On the basis of our Bellarine Forum, it’s clear we are on an important trajectory with LVI’s Forums. Put 40 or 50 highly motivated people together, in a lovely part of Victoria, hosted by the people from that region, and well, amazing things happen. It’s like cooking with gas, as they used to say in my parents’ generation!


Susi Johnson dropped me a note to say she really enjoyed the Forum. I told her that at times, I felt like I was at a very large family dinner, wondering why had I ever offered to facilitate this bunch!


We did all the things we talked about in our sessions on peer-to-peer learning:

  • We walked the shoreline of Swan Bay and visited a beautifully managed farm, hearing what's been done and why, and seeing the results.

  • We had great barnstorming sessions of talking and thinking in the main room (which I want to discuss in a later post). We listened to each other. We shared what we were doing, and the things that are difficult and that trouble us.

  • We sat down for breakfast and lunch and kept nattering.

  • We made new connections, and caught up with old friends.

  • We went out to dinner, and heard from an amazing woman hell-bent on putting indigenous plants into our cooking and indigenous knowledge where it can respected and used.

  • We kick-started the LVI Members Council.

We had a good time, and we need places like this, that hum with warmth and inventiveness. LVI's Forums are a place to recharge and reset direction, where we can absorb what others are doing, and think collectively. This is important for Landcare, but it’s important too for the wider NRM system, because Landcare often leads the way in setting up and insisting on collaboration between equals. That takes strength, stamina, but also inventiveness.

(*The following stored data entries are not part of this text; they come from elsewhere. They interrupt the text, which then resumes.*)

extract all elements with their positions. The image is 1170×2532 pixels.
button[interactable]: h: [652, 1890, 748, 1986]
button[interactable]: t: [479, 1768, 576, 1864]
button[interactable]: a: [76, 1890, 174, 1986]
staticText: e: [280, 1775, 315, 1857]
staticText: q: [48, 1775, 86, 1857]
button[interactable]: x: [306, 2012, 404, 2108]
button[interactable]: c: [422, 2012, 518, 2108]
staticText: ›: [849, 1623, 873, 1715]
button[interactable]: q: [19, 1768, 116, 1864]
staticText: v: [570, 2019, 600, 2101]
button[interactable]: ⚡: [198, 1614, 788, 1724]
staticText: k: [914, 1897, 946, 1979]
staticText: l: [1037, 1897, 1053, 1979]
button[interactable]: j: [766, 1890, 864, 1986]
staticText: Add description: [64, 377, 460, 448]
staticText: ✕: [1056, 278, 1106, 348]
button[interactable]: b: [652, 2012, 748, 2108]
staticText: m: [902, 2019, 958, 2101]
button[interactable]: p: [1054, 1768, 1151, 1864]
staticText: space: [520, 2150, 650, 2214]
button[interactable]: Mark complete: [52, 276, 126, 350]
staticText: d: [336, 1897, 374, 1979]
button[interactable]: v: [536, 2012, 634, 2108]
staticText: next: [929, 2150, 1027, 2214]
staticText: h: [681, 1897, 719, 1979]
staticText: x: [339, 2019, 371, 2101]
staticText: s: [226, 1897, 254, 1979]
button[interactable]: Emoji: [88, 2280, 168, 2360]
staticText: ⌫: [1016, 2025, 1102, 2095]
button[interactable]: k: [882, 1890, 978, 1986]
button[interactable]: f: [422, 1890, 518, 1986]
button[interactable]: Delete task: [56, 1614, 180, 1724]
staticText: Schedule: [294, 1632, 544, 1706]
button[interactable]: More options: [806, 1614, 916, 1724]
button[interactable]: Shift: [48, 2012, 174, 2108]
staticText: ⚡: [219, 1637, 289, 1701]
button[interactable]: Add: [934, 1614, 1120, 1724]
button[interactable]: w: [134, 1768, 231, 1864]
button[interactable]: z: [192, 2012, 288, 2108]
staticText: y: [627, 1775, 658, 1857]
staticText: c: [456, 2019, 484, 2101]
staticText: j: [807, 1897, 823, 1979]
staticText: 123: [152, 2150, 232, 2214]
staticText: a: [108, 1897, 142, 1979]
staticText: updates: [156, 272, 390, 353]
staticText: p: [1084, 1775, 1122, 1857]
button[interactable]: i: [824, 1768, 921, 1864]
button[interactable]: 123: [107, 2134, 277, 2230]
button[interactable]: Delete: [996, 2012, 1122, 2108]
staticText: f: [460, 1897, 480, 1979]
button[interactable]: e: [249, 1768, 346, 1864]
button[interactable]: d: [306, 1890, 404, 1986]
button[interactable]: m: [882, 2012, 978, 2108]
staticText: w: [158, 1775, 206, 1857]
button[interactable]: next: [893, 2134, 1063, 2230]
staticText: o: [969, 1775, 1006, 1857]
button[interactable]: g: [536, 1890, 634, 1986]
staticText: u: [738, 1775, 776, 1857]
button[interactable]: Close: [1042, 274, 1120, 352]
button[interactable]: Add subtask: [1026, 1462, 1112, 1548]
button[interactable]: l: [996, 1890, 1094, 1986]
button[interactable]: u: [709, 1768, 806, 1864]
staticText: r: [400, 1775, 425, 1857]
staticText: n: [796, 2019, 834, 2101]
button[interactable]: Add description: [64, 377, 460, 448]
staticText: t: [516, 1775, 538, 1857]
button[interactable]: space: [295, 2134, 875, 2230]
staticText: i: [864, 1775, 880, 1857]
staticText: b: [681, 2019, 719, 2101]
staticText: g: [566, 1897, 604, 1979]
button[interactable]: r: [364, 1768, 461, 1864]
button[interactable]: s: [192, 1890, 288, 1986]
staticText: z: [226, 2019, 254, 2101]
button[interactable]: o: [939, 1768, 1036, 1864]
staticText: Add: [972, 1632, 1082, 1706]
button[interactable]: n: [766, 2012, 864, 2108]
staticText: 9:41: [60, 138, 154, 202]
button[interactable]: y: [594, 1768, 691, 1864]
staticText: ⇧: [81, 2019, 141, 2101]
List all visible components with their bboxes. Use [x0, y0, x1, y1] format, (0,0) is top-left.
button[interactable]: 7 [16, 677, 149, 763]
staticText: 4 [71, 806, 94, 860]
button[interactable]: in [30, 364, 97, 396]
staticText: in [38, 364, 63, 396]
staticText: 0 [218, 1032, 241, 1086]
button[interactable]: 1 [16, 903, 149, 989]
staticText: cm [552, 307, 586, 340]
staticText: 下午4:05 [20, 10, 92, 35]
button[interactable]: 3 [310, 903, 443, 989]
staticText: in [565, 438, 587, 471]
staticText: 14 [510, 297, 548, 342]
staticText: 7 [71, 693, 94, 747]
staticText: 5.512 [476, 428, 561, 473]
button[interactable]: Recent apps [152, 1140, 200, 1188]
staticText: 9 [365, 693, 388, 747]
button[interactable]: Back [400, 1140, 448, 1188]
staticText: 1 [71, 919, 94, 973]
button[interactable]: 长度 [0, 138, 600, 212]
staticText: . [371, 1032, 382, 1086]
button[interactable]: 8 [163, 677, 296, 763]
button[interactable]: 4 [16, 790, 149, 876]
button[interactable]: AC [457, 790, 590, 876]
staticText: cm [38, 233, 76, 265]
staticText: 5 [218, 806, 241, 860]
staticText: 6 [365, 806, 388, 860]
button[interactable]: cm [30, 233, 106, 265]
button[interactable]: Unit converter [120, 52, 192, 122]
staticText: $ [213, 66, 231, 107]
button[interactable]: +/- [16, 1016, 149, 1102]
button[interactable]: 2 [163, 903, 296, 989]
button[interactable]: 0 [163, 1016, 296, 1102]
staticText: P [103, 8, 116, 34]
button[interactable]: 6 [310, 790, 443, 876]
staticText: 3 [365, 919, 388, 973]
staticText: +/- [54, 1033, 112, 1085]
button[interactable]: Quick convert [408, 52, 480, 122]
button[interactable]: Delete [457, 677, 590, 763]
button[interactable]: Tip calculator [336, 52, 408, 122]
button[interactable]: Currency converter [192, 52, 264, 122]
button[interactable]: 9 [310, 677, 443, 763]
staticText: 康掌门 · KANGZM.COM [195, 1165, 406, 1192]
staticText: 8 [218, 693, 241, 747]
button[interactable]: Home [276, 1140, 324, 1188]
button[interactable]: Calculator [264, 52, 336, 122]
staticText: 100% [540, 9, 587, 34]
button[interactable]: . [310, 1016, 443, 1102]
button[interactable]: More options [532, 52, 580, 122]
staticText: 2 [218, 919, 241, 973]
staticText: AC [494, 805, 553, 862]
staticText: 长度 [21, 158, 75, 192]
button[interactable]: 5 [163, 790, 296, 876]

Our passion we know about, but there’s our inventiveness as well, which our sessions on Saturday and Sunday morning opened up. That gene line of inventiveness stretches back into country life—being able to mend a fence, being able to make do.[1]


Jury rigged, creaking under the strain, staying on good terms with each other, the crazy Landcare caravan wound its way along. And it was like a big family gathering, with much to talk about, and lots of love!